> _What this task involves_
Throughout the material below, count the lines that include the string "target", then report only the resulting number.

[The data]

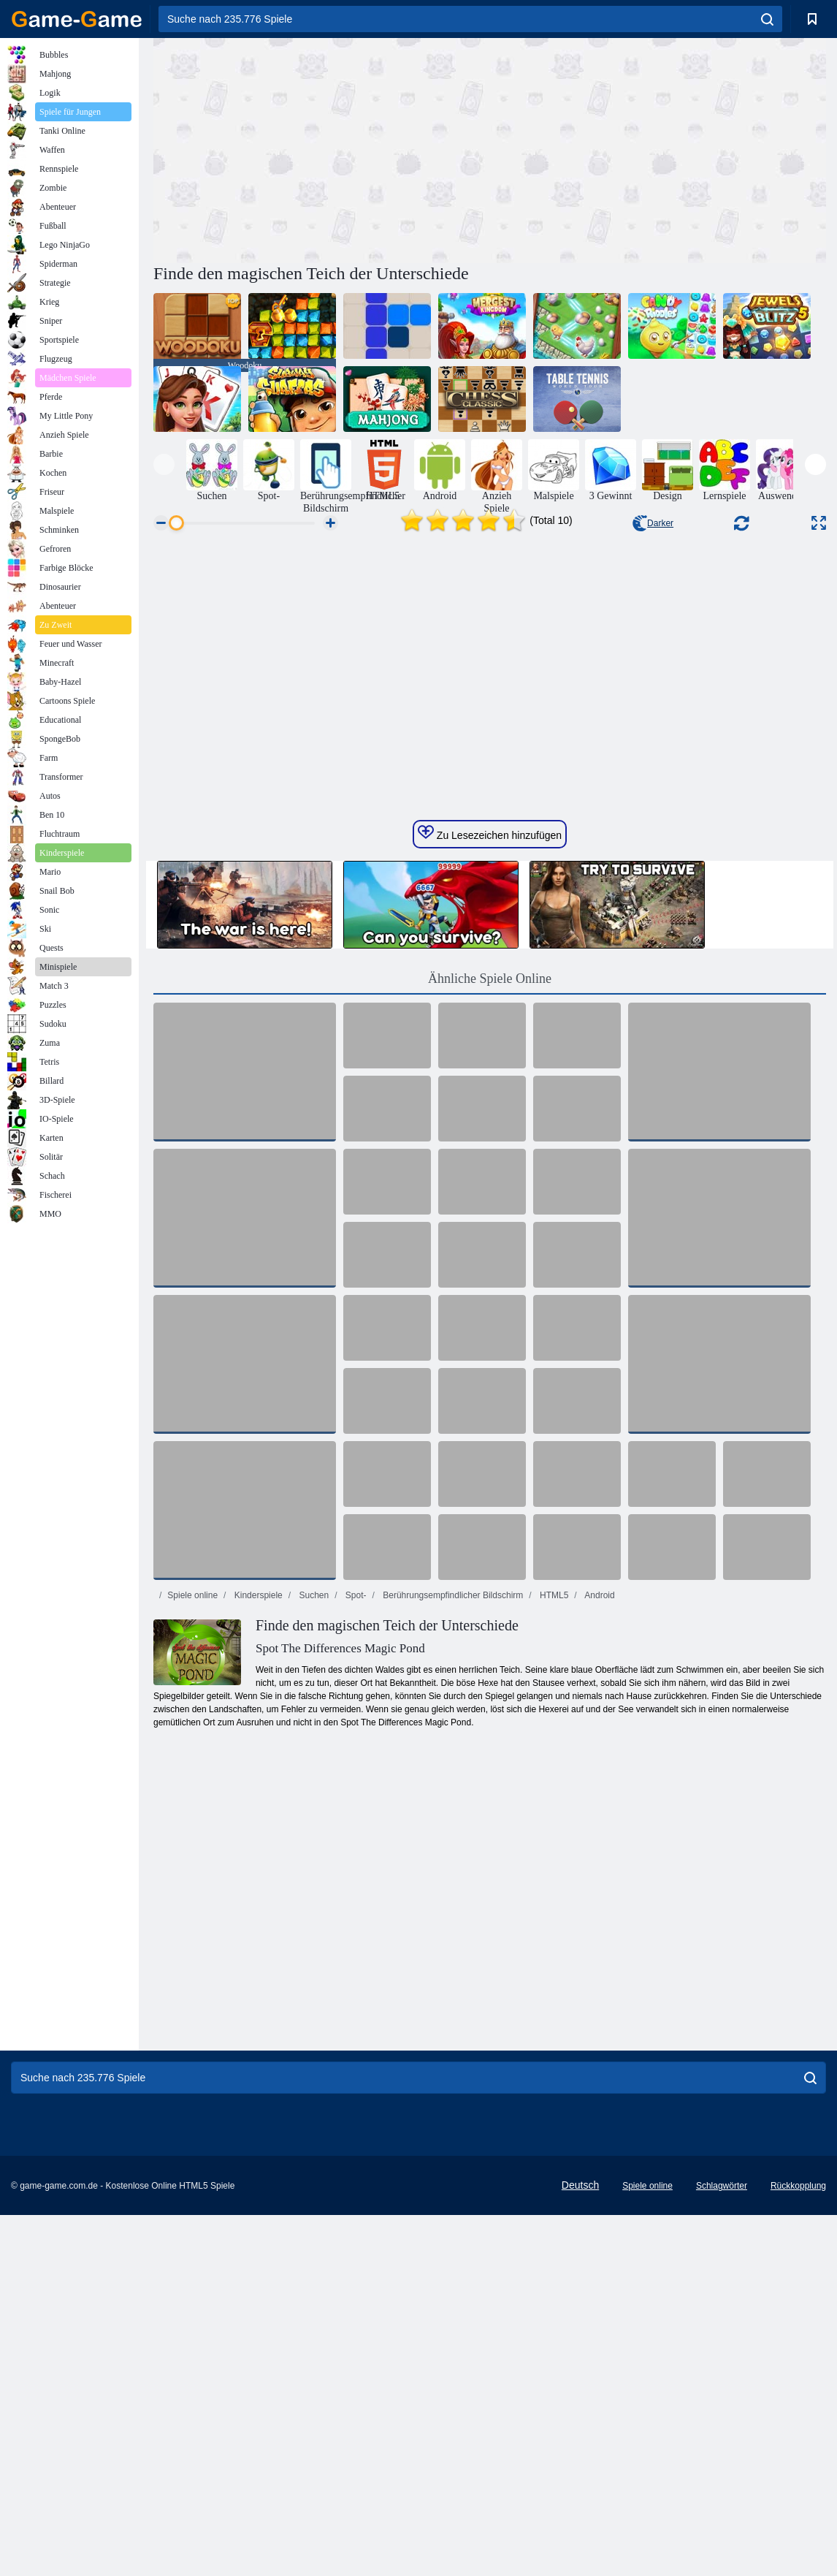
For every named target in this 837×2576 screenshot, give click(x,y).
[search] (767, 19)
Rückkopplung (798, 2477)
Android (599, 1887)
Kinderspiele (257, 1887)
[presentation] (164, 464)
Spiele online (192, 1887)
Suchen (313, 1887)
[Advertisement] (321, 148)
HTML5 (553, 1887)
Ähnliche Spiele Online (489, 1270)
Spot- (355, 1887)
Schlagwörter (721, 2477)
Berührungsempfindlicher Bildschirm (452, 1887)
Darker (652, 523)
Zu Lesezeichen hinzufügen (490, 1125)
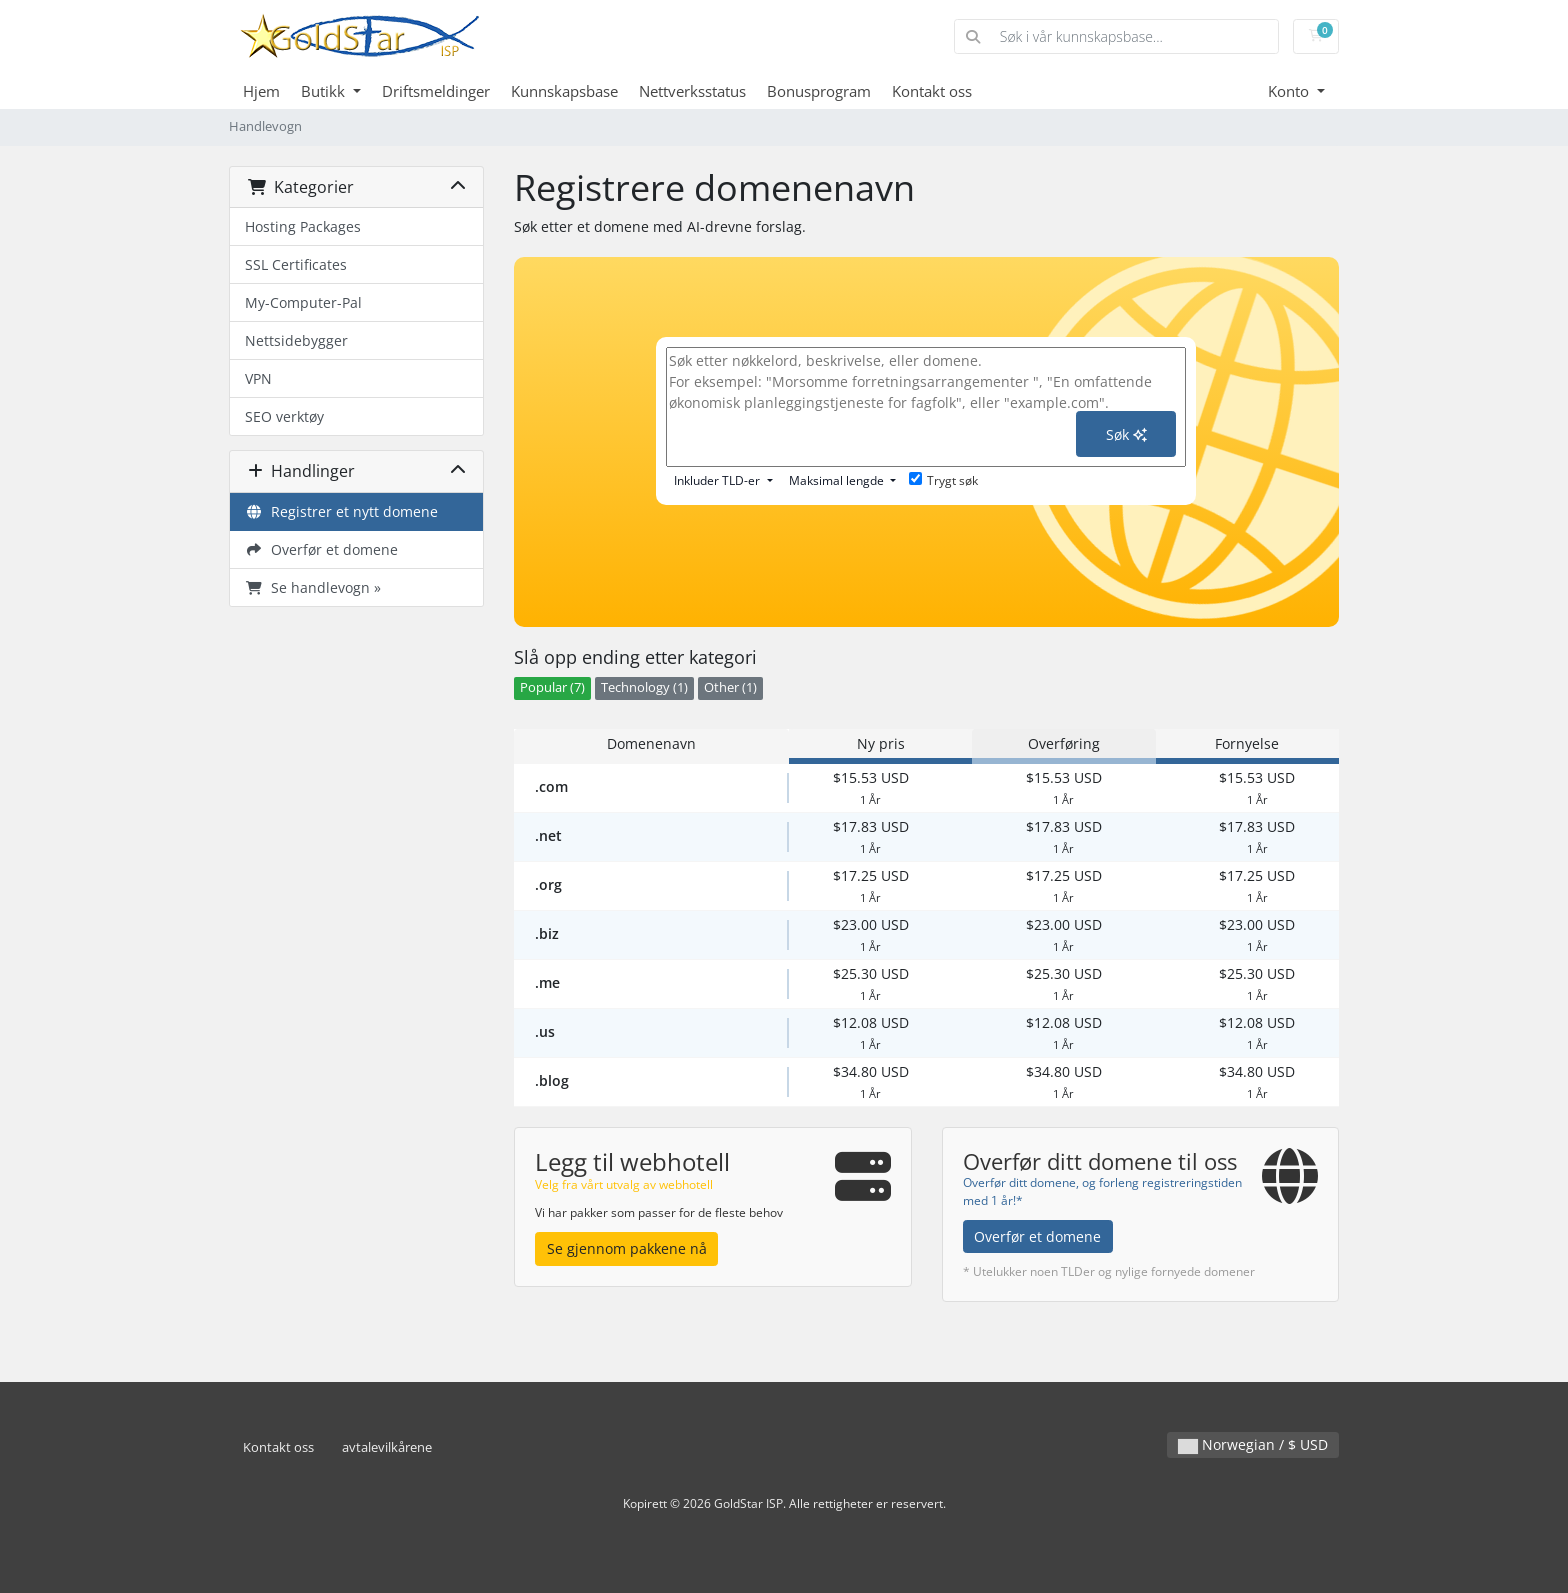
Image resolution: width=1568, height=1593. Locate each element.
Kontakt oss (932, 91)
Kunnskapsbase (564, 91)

[/The data]
[The data]

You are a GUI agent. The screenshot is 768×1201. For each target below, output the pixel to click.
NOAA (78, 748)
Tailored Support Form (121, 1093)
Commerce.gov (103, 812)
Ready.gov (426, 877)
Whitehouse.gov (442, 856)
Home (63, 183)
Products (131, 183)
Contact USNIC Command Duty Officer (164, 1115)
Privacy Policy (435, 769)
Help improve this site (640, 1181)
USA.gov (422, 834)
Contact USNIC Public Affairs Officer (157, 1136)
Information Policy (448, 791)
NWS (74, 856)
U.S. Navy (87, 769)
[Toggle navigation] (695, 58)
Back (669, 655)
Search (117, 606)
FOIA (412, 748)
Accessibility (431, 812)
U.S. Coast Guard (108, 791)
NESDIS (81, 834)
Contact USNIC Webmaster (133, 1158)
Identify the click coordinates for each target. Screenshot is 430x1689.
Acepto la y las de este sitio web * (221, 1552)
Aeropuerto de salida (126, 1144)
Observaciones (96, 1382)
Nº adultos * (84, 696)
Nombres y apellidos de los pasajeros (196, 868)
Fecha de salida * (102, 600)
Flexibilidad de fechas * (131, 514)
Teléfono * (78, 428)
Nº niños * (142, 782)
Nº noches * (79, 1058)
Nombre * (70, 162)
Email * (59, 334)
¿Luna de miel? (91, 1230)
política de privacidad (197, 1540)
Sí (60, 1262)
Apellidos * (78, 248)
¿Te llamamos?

[/The data]

> _Output below_
3